Le baril en mai 2026 : la valse des chiffres et le coup de massue à la pompe
Soyons clairs : le marché pétrolier, c’est une montagne russe. Les dernières semaines d’avril et ce début mai 2026 nous l’ont prouvé. Le baril de Brent, notre référence européenne, a carrément dépassé les 90 dollars fin avril, et il a même flirté avec les 95 dollars début mai. Le WTI américain n’est pas loin derrière. Qui est responsable de cette flambée ? Plusieurs facteurs, bien sûr, mais un en particulier : l’intensification des attaques en Mer Rouge. Des navires commerciaux pris pour cible, des routes maritimes déroutées par le Cap de Bonne-Espérance, ce qui rallonge les trajets et fait grimper les coûts d’assurance. La logique est implacable.

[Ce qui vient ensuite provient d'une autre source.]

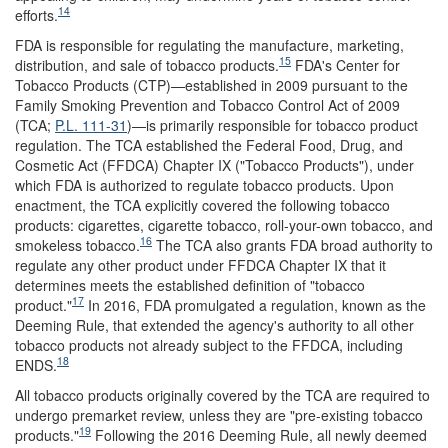
14
efforts.
FDA is responsible for regulating the manufacture, marketing,
15
distribution, and sale of tobacco products.
FDA's Center for
Tobacco Products (CTP)—established in 2009 pursuant to the
Family Smoking Prevention and Tobacco Control Act of 2009
(TCA;
P.L. 111-31
)—is primarily responsible for tobacco product
regulation. The TCA established the Federal Food, Drug, and
Cosmetic Act (FFDCA) Chapter IX ("Tobacco Products"), under
which FDA is authorized to regulate tobacco products. Upon
enactment, the TCA explicitly covered the following tobacco
products: cigarettes, cigarette tobacco, roll-your-own tobacco, and
16
smokeless tobacco.
The TCA also grants FDA broad authority to
regulate any other product under FFDCA Chapter IX that it
determines meets the established definition of "tobacco
17
product."
In 2016, FDA promulgated a regulation, known as the
Deeming Rule, that extended the agency's authority to all other
tobacco products not already subject to the FFDCA, including
18
ENDS.
All tobacco products originally covered by the TCA are required to
undergo premarket review, unless they are "pre-existing tobacco
19
products."
Following the 2016 Deeming Rule, all newly deemed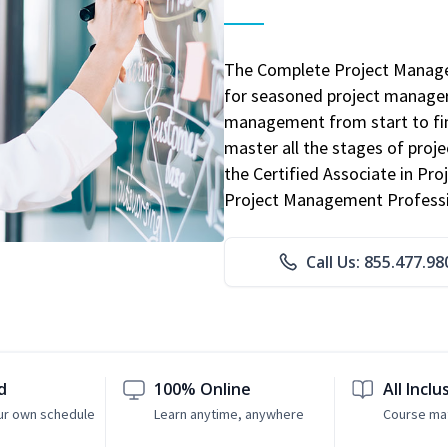
The Complete Project Manage
for seasoned project manager
management from start to fini
master all the stages of pro
the Certified Associate in P
Project Management Professio
Call Us: 855.477.98
d
100% Online
All Inclu
ur own schedule
Learn anytime, anywhere
Course mat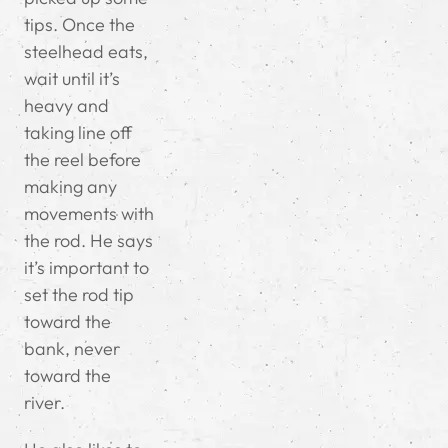
tips. Once the
steelhead eats,
wait until it’s
heavy and
taking line off
the reel before
making any
movements with
the rod. He says
it’s important to
set the rod tip
toward the
bank, never
toward the
river.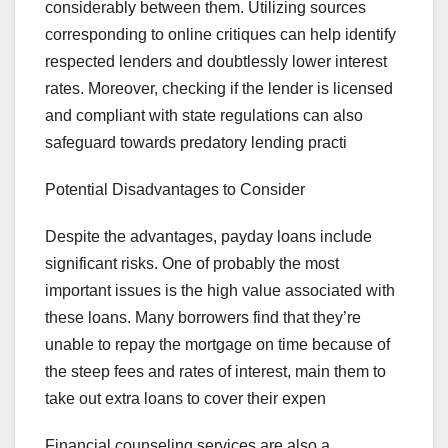
considerably between them. Utilizing sources
corresponding to online critiques can help identify
respected lenders and doubtlessly lower interest
rates. Moreover, checking if the lender is licensed
and compliant with state regulations can also
safeguard towards predatory lending practi
Potential Disadvantages to Consider
Despite the advantages, payday loans include
significant risks. One of probably the most
important issues is the high value associated with
these loans. Many borrowers find that they’re
unable to repay the mortgage on time because of
the steep fees and rates of interest, main them to
take out extra loans to cover their expen
Financial counseling services are also a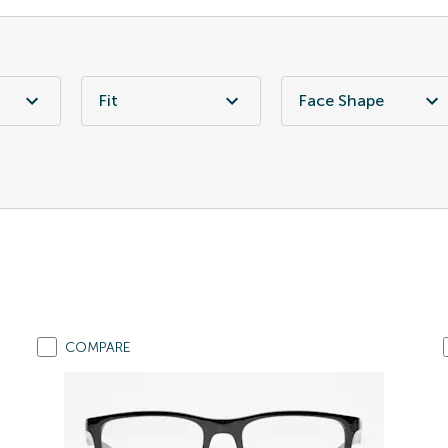
Fit
Face Shape
COMPARE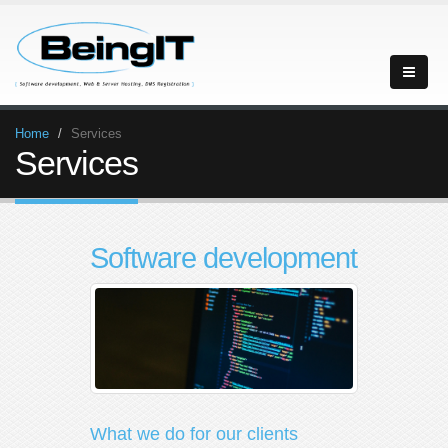
Home
Services
Services
Software development
What we do for our clients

Et ce n’est pas le seul problème. Nous sortons tout juste d’une décision de l’OPEC+ – l’Organisation des Pays Exportateurs de Pétrole et ses alliés, dont la Russie – qui a choisi de maintenir ses quotas de production actuels. C’était lors de leur réunion du 27 avril. Une décision certes attendue, mais qui a douché les espoirs de voir l’offre augmenter et les prix se calmer un peu. L’Arabie Saoudite, qui mène la danse de l’OPEC, a réaffirmé sa volonté de stabiliser le marché, mais à ses propres conditions. Pour eux, un baril à 80 dollars, c’est un minimum vital.
Le résultat ? Chez nous, le prix de l’essence et du diesel à la pompe a encore grimpé. En moyenne, on parle de +5 centimes le litre en une semaine, selon les chiffres du 3 mai. Ça fait mal. Faire le plein est devenu un luxe pour beaucoup de monde. C’est une réalité que les gouvernements ont du mal à masquer, même avec quelques aides ponctuelles. Mais la vérité est là : la facture est salée.
L’ombre de la géopolitique : du Golfe aux portes de l’Europe
Le prix du baril de pétrole, c’est un peu le thermomètre de la géopolitique mondiale. Et en mai 2026, il affiche une légère fièvre. Bien sûr, la guerre en Ukraine, qui a commencé en février 2022, continue de peser lourd. Les sanctions occidentales contre la Russie sont toujours en place. Le plafonnement du prix du pétrole russe par le G7 ? Il est là, mais son efficacité réelle fait débat. La Russie, de son côté, a trouvé d’autres acheteurs, l’Inde et la Chine en tête, souvent avec des rabais conséquents. Le pétrole russe continue de circuler, mais les flux sont réorganisés, ce qui crée des tensions sur les marchés mondiaux et des coûts logistiques supplémentaires.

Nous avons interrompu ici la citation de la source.